▸ PROBLEM REQUIREMENTS: Count every line of the listing where the string "Povolit" occurs, and reply with the count alone.

───── GIVEN RECORDS

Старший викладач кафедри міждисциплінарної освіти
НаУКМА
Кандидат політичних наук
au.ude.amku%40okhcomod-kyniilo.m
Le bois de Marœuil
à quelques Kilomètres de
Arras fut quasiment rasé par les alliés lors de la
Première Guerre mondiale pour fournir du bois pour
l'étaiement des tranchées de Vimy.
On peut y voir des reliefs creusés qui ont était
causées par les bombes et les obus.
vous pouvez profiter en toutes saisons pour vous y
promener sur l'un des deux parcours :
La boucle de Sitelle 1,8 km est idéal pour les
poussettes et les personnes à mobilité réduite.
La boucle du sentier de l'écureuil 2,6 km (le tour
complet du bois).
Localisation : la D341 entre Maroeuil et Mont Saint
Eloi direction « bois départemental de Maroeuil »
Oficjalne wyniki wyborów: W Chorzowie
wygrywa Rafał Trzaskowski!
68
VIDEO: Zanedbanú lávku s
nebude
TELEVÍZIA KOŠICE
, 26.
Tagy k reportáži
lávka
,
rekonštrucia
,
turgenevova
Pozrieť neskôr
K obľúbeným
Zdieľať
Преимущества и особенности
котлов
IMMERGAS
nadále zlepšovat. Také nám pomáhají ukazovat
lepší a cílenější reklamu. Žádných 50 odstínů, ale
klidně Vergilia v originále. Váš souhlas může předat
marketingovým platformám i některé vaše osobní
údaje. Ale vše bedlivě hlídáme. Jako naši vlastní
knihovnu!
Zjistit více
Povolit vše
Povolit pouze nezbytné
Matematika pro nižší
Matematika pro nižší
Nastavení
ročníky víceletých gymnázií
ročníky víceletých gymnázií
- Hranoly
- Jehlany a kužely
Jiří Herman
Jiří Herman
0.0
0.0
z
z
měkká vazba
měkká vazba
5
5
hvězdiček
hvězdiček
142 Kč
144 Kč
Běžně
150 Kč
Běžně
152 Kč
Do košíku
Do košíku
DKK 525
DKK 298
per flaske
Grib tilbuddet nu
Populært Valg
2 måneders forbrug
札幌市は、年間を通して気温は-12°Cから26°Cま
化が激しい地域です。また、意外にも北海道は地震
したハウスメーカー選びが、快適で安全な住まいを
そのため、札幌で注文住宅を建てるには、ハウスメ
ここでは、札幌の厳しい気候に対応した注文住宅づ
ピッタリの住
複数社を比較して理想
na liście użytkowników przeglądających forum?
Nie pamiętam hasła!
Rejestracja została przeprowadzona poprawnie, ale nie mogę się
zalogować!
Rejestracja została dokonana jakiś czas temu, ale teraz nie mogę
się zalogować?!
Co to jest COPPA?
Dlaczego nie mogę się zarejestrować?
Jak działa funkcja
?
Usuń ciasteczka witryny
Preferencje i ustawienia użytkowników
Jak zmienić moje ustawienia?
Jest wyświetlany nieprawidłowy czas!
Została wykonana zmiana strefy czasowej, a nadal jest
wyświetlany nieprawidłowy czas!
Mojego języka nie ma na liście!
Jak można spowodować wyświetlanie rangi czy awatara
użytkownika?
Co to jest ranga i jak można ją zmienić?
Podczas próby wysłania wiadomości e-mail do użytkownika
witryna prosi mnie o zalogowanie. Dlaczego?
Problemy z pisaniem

──────────

▸ YOUR RESPONSE: 2